- Born: 11 November 1891 Sheffield
- Died: 11 August 1967 (aged 75) Sheffield
- Allegiance: United Kingdom
- Rank: Colonel
- Unit: 49th West Riding Divisional Engineers
- Commands: 49th West Riding Divisional Engineers
- Conflicts: First World War
- Awards: Distinguished Service Order
- Education: Wrekin College
- Spouse: Winifred Margaret
- Children: 4
- Relations: James Neill
- Other work: Businessman, public administrator, local politician and soldier

= Frederick Neill =

English businessman, public administrator, local politician and soldier

Colonel Sir Frederick Austin Neill, CBE, DSO, TD, JP, DL (11 November 1891 – 11 August 1967) was an English businessman, public administrator, local politician and soldier.

== Early life ==
Frederick Austin Neill was born in Sheffield on 11 November 1891, the eldest surviving son of James Neill, JP, who was the founder of a number of steel tool manufacturing firms, including James Neill & Co. Ltd. and Hallamshire Steel Co. Ltd, which were held under the parent company James Neill Holdings Ltd.

== Career and honours ==
Neill attended Wrekin College and then spent two years in Germany to gain business experience; in 1910 he began working for the family company, and although he was appointed a director in 1916, he mostly spent the First World War in Europe. He had joined the 49th West Riding Divisional Engineers in 1913, serving with them in France from 1915 to 1918 and earning the Distinguished Service Order and the French Croix de Guerre in the process. After the War, Neill remained involved with the military; he was promoted to lieutenant-colonel in 1920, and from 1925 to 1930 commanded the 49th West Riding Divisional Engineers, being promoted to the rank of colonel in 1930. He was group commander for the Sheffield Defence Corps in 1940 and later commanded the Hallamshire Sector of the Home Guard, for which service he was appointed a Commander of the Order of the British Empire in 1942. From 1947 to 1965, he was honorary Colonel of his old unit, the 49th West Riding Divisional Engineers.

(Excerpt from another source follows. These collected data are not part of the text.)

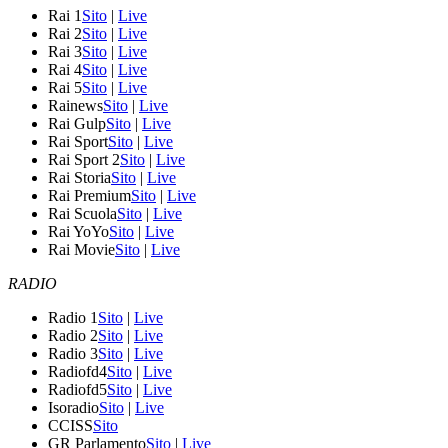
Rai 1
Sito
|
Live
Rai 2
Sito
|
Live
Rai 3
Sito
|
Live
Rai 4
Sito
|
Live
Rai 5
Sito
|
Live
Rainews
Sito
|
Live
Rai Gulp
Sito
|
Live
Rai Sport
Sito
|
Live
Rai Sport 2
Sito
|
Live
Rai Storia
Sito
|
Live
Rai Premium
Sito
|
Live
Rai Scuola
Sito
|
Live
Rai YoYo
Sito
|
Live
Rai Movie
Sito
|
Live
RADIO
Radio 1
Sito
|
Live
Radio 2
Sito
|
Live
Radio 3
Sito
|
Live
Radiofd4
Sito
|
Live
Radiofd5
Sito
|
Live
Isoradio
Sito
|
Live
CCISS
Sito
GR Parlamento
Sito
|
Live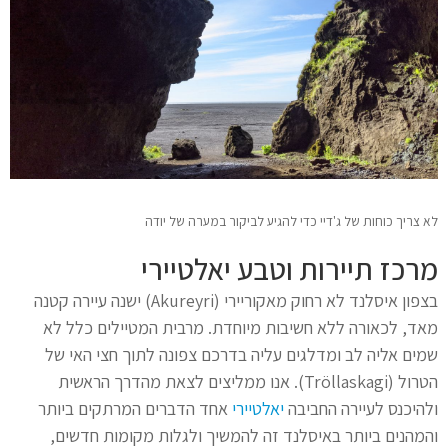
לא צריך כוחות של ג'דיי כדי להגיע לביקור במערה של יודה
מרכז תיירות וטבע יאלטיירי
בצפון איסלנד לא רחוק מאקוריירי (Akureyri) ישנה עיירה קטנה
מאד, לכאורה ללא חשיבות מיוחדת. מרבית המטיילים כלל לא
שמים אליה לב ומדלגים עליה בדרכם צפונה לתוך חצי האי של
הטרול (Tröllaskagi). אנו ממליצים לצאת מהדרך הראשית
ולהיכנס לעיירה החביבה
יאלטיירי
אחד הדברים המרתקים ביותר
והמהנים ביותר באיסלנד זה להמשיך ולגלות מקומות חדשים,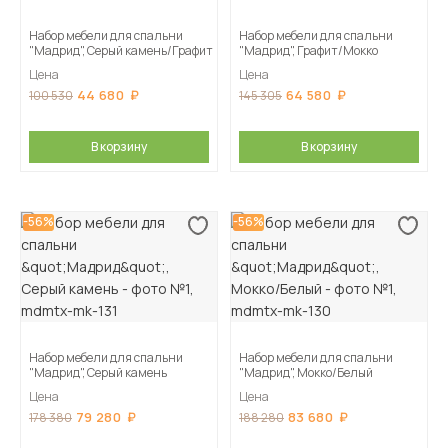
Набор мебели для спальни
Набор мебели для спальни
"Мадрид", Серый камень/Графит
"Мадрид", Графит/Мокко
Цена
Цена
44 680
64 580
100 530
145 305
В корзину
В корзину
-56%
-56%
Набор мебели для спальни
Набор мебели для спальни
"Мадрид", Серый камень
"Мадрид", Мокко/Белый
Цена
Цена
79 280
83 680
178 380
188 280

In the meantime, Neill had been appointed chairman and managing director of the family business in 1930, following his father's death; he became the first President of James Neill & Co. Ltd. in 1963. He served as Master Cutler of the Company of Cutlers in Hallamshire for the year 1937 to 1938, and was President of the Sheffield Chamber of Commerce from 1946 to 1948; he was also heavily involved with a range of industry associations, including the National Federation of Engineers' Tools Manufacturers and the regional council of the Federation of British Industries. Outside of business, Neill became a Deputy Lieutenant for West Riding in 1939 and a Sheffield magistrate in 1942; he was appointed High Sheriff of Yorkshire in 1955 and then seven years later he was appointed the first High Sheriff of Hallamshire. Neill was knighted in 1958 "for public services in the West Riding of Yorkshire".

A keen golfer, Neill played for Yorkshire. He died on 11 August 1967, aged 75, at his home Whinfell House, Whirlow, Sheffield; he was survived by his wife, Winifred Margaret, daughter of Robert Colver, JP, of Rockmount in Ranmoor; they had a son, Hugh, and three daughters.